* **Instructions to follow**
Would you print the records below from the first line through the line containing "Divna - Готов ли си за мен", skipping the pictures?

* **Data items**
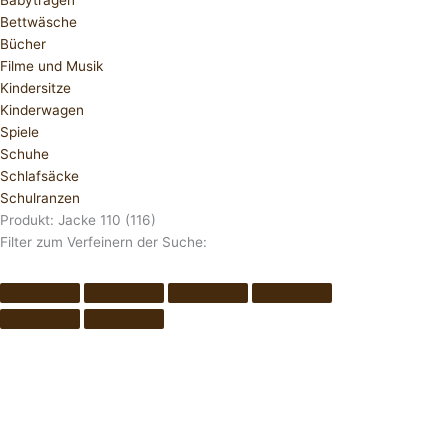
Babytragen
Bettwäsche
Bücher
Filme und Musik
Kindersitze
Kinderwagen
Spiele
Schuhe
Schlafsäcke
Schulranzen
Produkt: Jacke 110 (116)
Filter zum Verfeinern der Suche:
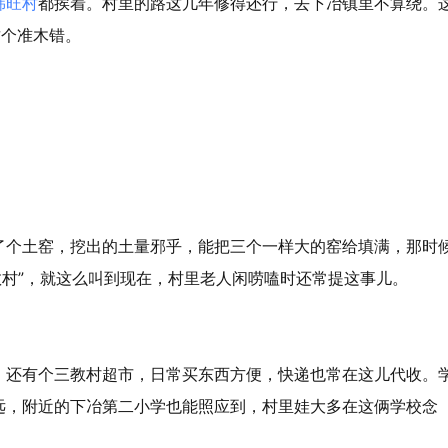
韩旺村
都挨着。村里的路这几年修得还行，去下冶镇里不算绕。
填这个准木错。
了个土窑，挖出的土量邪乎，能把三个一样大的窑给填满，那时
三教村”，就这么叫到现在，村里老人闲唠嗑时还常提这事儿。
。还有个三教村超市，日常买东西方便，快递也常在这儿代收。
远，附近的下冶第二小学也能照应到，村里娃大多在这俩学校念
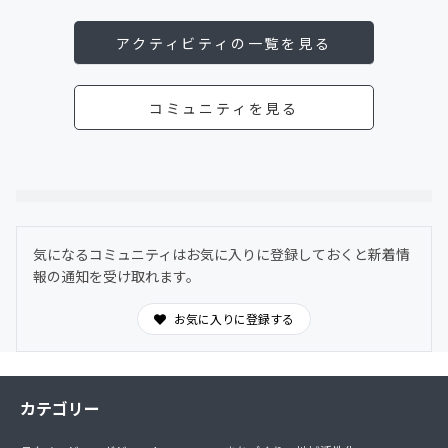
アクティビティの一覧を見る
コミュニティを見る
気になるコミュニティはお気に入りに登録しておくと新着情
報の通知を受け取れます。
お気に入りに登録する
カテゴリー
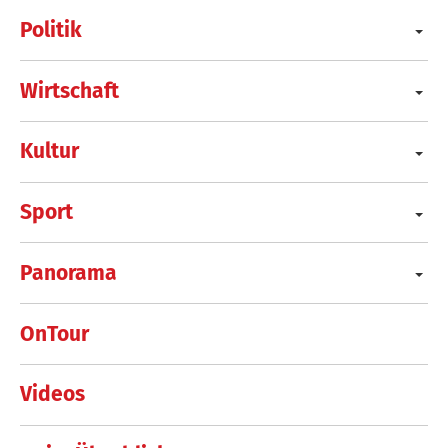
Politik
Wirtschaft
Kultur
Sport
Panorama
OnTour
Videos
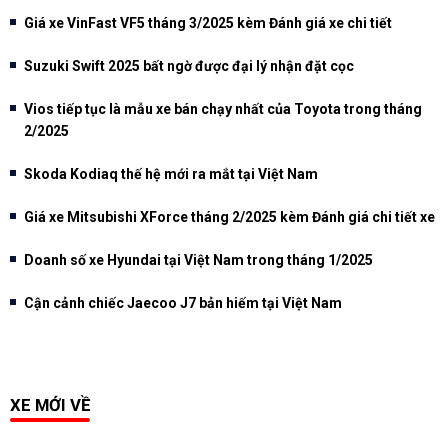
Giá xe VinFast VF5 tháng 3/2025 kèm Đánh giá xe chi tiết
Suzuki Swift 2025 bất ngờ được đại lý nhận đặt cọc
Vios tiếp tục là mẫu xe bán chạy nhất của Toyota trong tháng
2/2025
Skoda Kodiaq thế hệ mới ra mắt tại Việt Nam
Giá xe Mitsubishi XForce tháng 2/2025 kèm Đánh giá chi tiết xe
Doanh số xe Hyundai tại Việt Nam trong tháng 1/2025
Cận cảnh chiếc Jaecoo J7 bản hiếm tại Việt Nam
XE MỚI VỀ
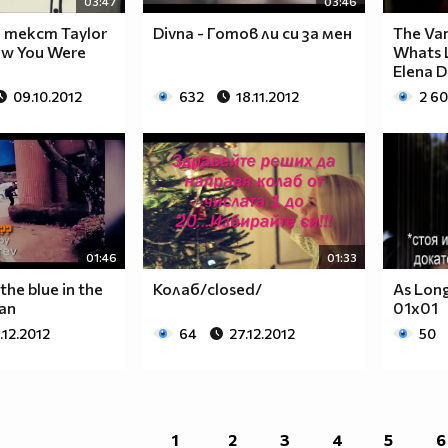
03:47
03:46
и текст Taylor
Divna - Готов ли си за мен
The Vam
new You Were
Whats 
Elena 
09.10.2012
632
18.11.2012
2 6
01:46
01:33
the blue in the
Колаб/closed/
As Lon
Ian
01x01
.12.2012
64
27.12.2012
50
1
2
3
4
5
6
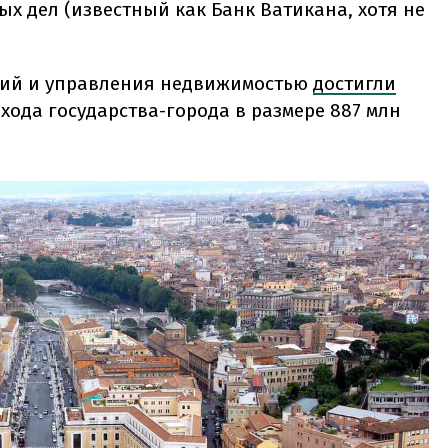
ых дел (известный как Банк Ватикана, хотя не
иций и управления недвижимостью
достигли
хода государства-города в размере 887 млн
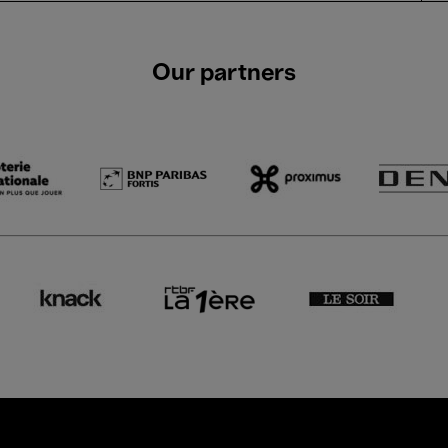
Our partners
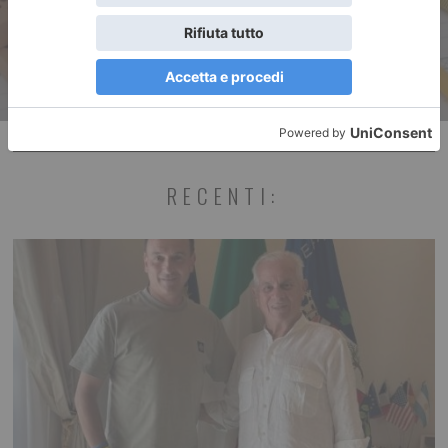
RECENTI:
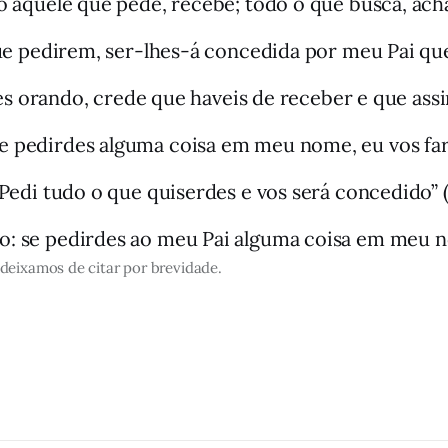
 aquele que pede, recebe; todo o que busca, acha” 
e pedirem, ser-lhes-á concedida por meu Pai que 
s orando, crede que haveis de receber e que assim
e pedirdes alguma coisa em meu nome, eu vos farei
Pedi tudo o que quiserdes e vos será concedido” (J
: se pedirdes ao meu Pai alguma coisa em meu nom
deixamos de citar por brevidade.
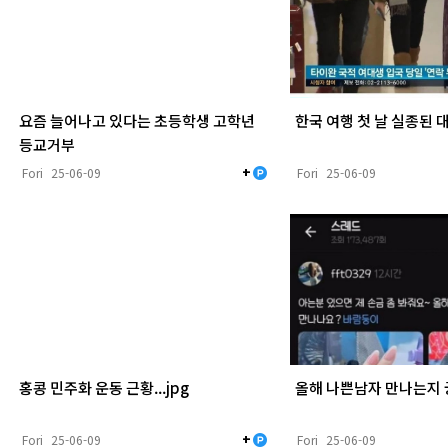
요즘 늘어나고 있다는 초등학생 고학년
한국 여행 첫 날 실종된 대
등교거부
+
Fori
25-06-09
Fori
25-06-09
홍콩 민주화 운동 근황...jpg
올해 나쁜남자 만나는지 
+
Fori
25-06-09
Fori
25-06-09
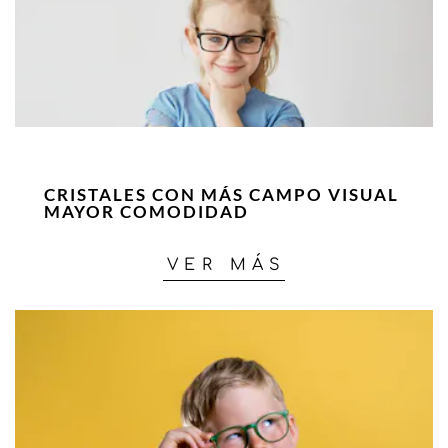
CRISTALES CON MÁS CAMPO VISUAL
MAYOR COMODIDAD
VER MÁS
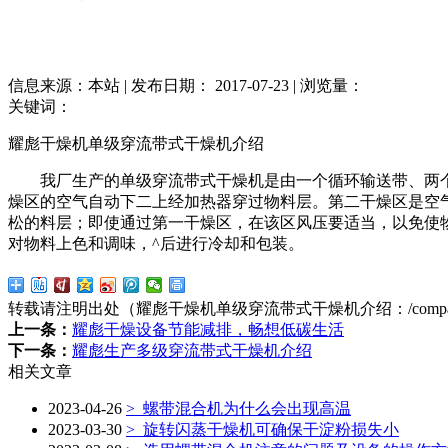
信息来源：本站 | 发布日期： 2017-07-23 | 浏览量：
关键词：
耀彪干燥机单级穿流带式干燥机介绍
我厂生产的单级穿流带式干燥机是由一个循环输送带、两个
燥区的空气自动下二上经加热器穿过物料层。第二干燥区是空
松的料层；即使通过第一干燥区，在该区风压要适当，以免使
对物料上色和调味，^后进行冷却和包装。
转载请注明出处（耀彪干燥机单级穿流带式干燥机介绍：
/comp
上一条：
耀彪干燥设备节能减排，畅想低碳生活
下一条：
耀彪生产多级穿流带式干燥机介绍
相关文章
2023-04-26
>
螺带混合机为什么会出现高温
2023-03-30
>
旋转闪蒸干燥机可确保干淀粉损失小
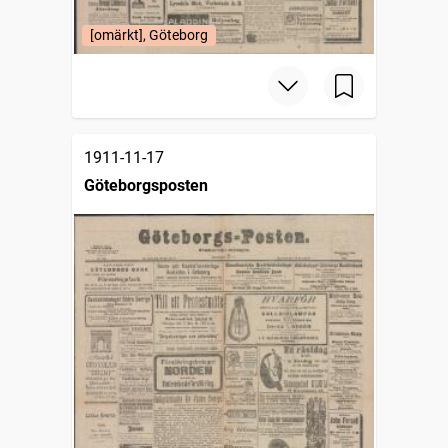
[omärkt], Göteborg
1911-11-17
Göteborgsposten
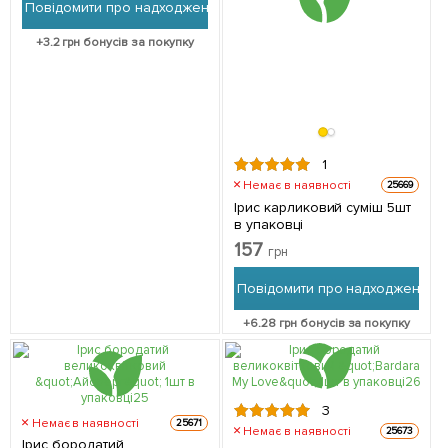
Повідомити про надходження
+
3.2
грн бонусів за покупку
1
Немає в наявності
25669
Ірис карликовий суміш 5шт
в упаковці
157
грн
Повідомити про надходження
+
6.28
грн бонусів за покупку
3
Немає в наявності
25671
Немає в наявності
25673
Ірис бородатий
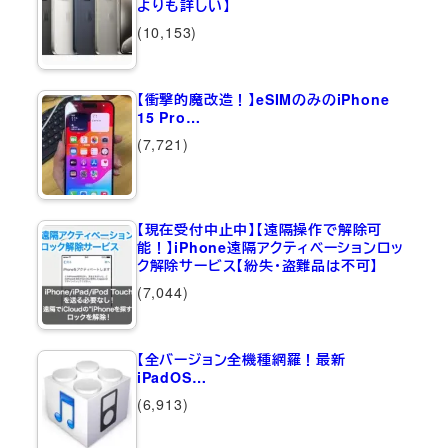
よりも詳しい】
(10,153)
【衝撃的魔改造！】eSIMのみのiPhone
15 Pro…
(7,721)
【現在受付中止中】【遠隔操作で解除可
能！】iPhone遠隔アクティベーションロッ
ク解除サービス【紛失・盗難品は不可】
(7,044)
【全バージョン全機種網羅！最新
iPadOS…
(6,913)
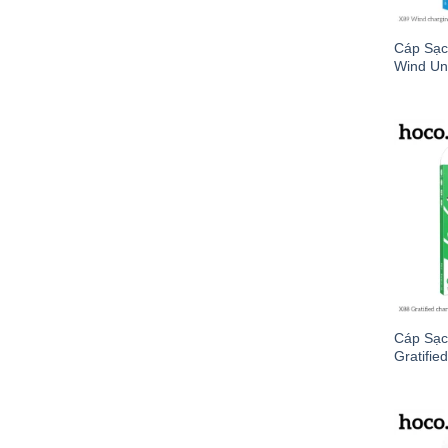
Cáp Sạc
Wind U
Cáp Sạc
Gratifi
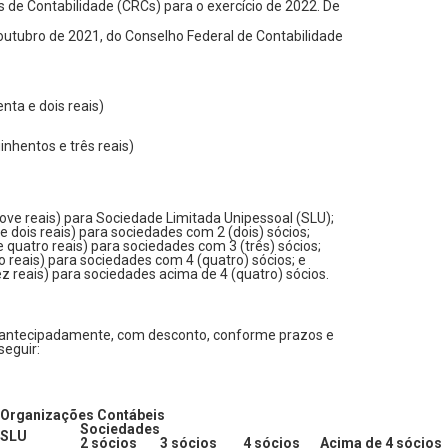
 de Contabilidade (CRCs) para o exercício de 2022. De
outubro de 2021, do Conselho Federal de Contabilidade
ta e dois reais)
nhentos e três reais)
ove reais) para Sociedade Limitada Unipessoal (SLU);
 dois reais) para sociedades com 2 (dois) sócios;
 quatro reais) para sociedades com 3 (três) sócios;
to reais) para sociedades com 4 (quatro) sócios; e
z reais) para sociedades acima de 4 (quatro) sócios.
 antecipadamente, com desconto, conforme prazos e
seguir:
Organizações Contábeis
Sociedades
SLU
2 sócios
3 sócios
4 sócios
Acima de 4 sócios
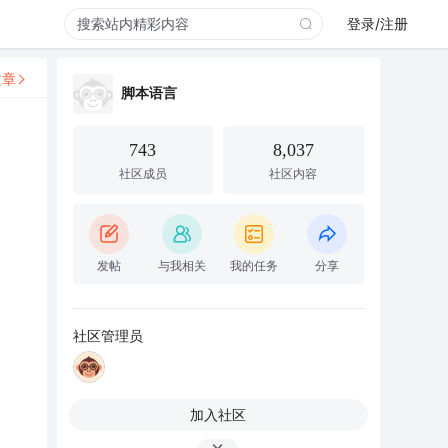
登录/注册
文章
脚本语言
743
8,037
社区成员
社区内容
发帖
与我相关
我的任务
分享
社区管理员
加入社区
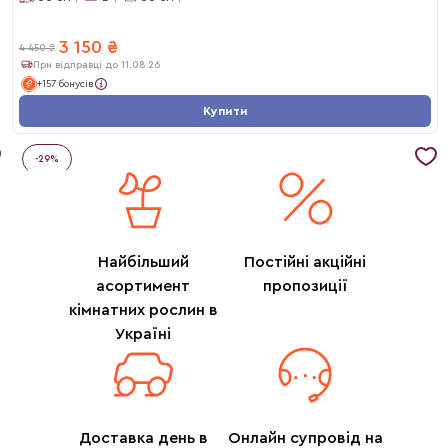
3 150
₴
4 450
₴
При відправці до 11.08.26
+157 бонусів
Купити
-
29
%
Найбільший
Постійні акційні
асортимент
пропозиції
кімнатних рослин в
Україні
Доставка день в
Онлайн супровід на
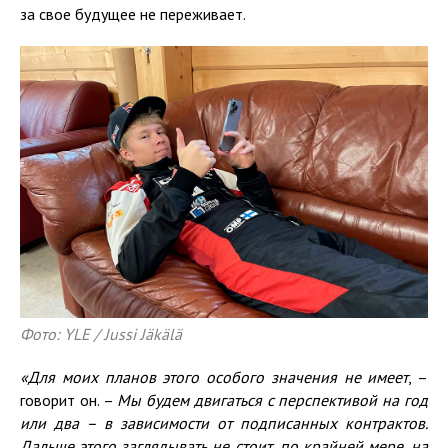
за свое будущее не переживает.
Фото: YLE / Jussi Jäkälä
«Для моих планов этого особого значения не имеет
, –
говорит он. –
Мы будем двигаться с перспективой на год
или два – в зависимости от подписанных контрактов.
Дальше этого заглядывать не стоит, по крайней мере, на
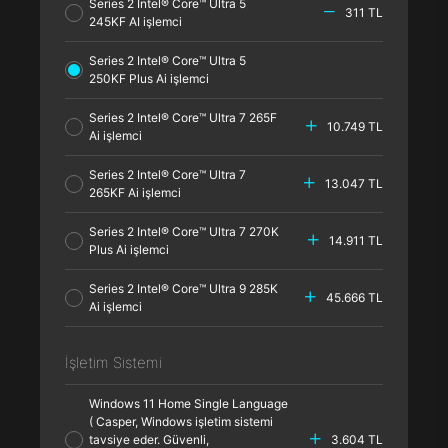
Series 2 Intel® Core™ Ultra 5
311 TL
245KF AI işlemci
Series 2 Intel® Core™ Ultra 5
250KF Plus Ai işlemci
Series 2 Intel® Core™ Ultra 7 265F
10.749 TL
Ai işlemci
Series 2 Intel® Core™ Ultra 7
13.047 TL
265KF Ai işlemci
Series 2 Intel® Core™ Ultra 7 270K
14.911 TL
Plus Ai işlemci
Series 2 Intel® Core™ Ultra 9 285K
45.666 TL
Ai işlemci
İşletim Sistemi
Windows 11 Home Single Language
( Casper, Windows işletim sistemi
tavsiye eder. Güvenli,
3.604 TL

* **Solution for this exercise**
Babytragen
Bettwäsche
Bücher
Filme und Musik
Kindersitze
Kinderwagen
Spiele
Schuhe
Schlafsäcke
Schulranzen
Produkt: Jacke 110 (116)
Filter zum Verfeinern der Suche:
韩旺村
都挨着。村里的路这几年修得还行，去下冶镇里不算绕。
填这个准木错。
了个土窑，挖出的土量邪乎，能把三个一样大的窑给填满，那时
三教村”，就这么叫到现在，村里老人闲唠嗑时还常提这事儿。
。还有个三教村超市，日常买东西方便，快递也常在这儿代收。
远，附近的下冶第二小学也能照应到，村里娃大多在这俩学校念
アクティビティの一覧を見る
コミュニティを見る
気になるコミュニティはお気に入りに登録しておくと新着情
報の通知を受け取れます。
お気に入りに登録する
カテゴリー
Politik
Wirtschaft
Kultur
Sport
Panorama
OnTour
Videos
Giá xe VinFast VF5 tháng 3/2025 kèm Đánh giá xe chi tiết
Suzuki Swift 2025 bất ngờ được đại lý nhận đặt cọc
Vios tiếp tục là mẫu xe bán chạy nhất của Toyota trong tháng
2/2025
Skoda Kodiaq thế hệ mới ra mắt tại Việt Nam
Giá xe Mitsubishi XForce tháng 2/2025 kèm Đánh giá chi tiết xe
Doanh số xe Hyundai tại Việt Nam trong tháng 1/2025
Cận cảnh chiếc Jaecoo J7 bản hiếm tại Việt Nam
XE MỚI VỀ
03:47
03:46
и текст Taylor
Divna - Готов ли си за мен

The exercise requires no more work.